• The records
--

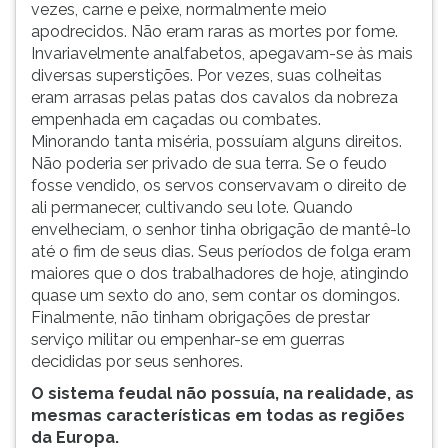
vezes, carne e peixe, normalmente meio
apodrecidos. Não eram raras as mortes por fome.
Invariavelmente analfabetos, apegavam-se às mais
diversas superstições. Por vezes, suas colheitas
eram arrasas pelas patas dos cavalos da nobreza
empenhada em caçadas ou combates.
Minorando tanta miséria, possuíam alguns direitos.
Não poderia ser privado de sua terra. Se o feudo
fosse vendido, os servos conservavam o direito de
ali permanecer, cultivando seu lote. Quando
envelheciam, o senhor tinha obrigação de mantê-lo
até o fim de seus dias. Seus períodos de folga eram
maiores que o dos trabalhadores de hoje, atingindo
quase um sexto do ano, sem contar os domingos.
Finalmente, não tinham obrigações de prestar
serviço militar ou empenhar-se em guerras
decididas por seus senhores.
O sistema feudal não possuía, na realidade, as
mesmas características em todas as regiões
da Europa.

--

• Task directions
Read through the entries above and copy each line that has the string "seus" in it.

• Answer to the problem
até o fim de seus dias. Seus períodos de folga eram
decididas por seus senhores.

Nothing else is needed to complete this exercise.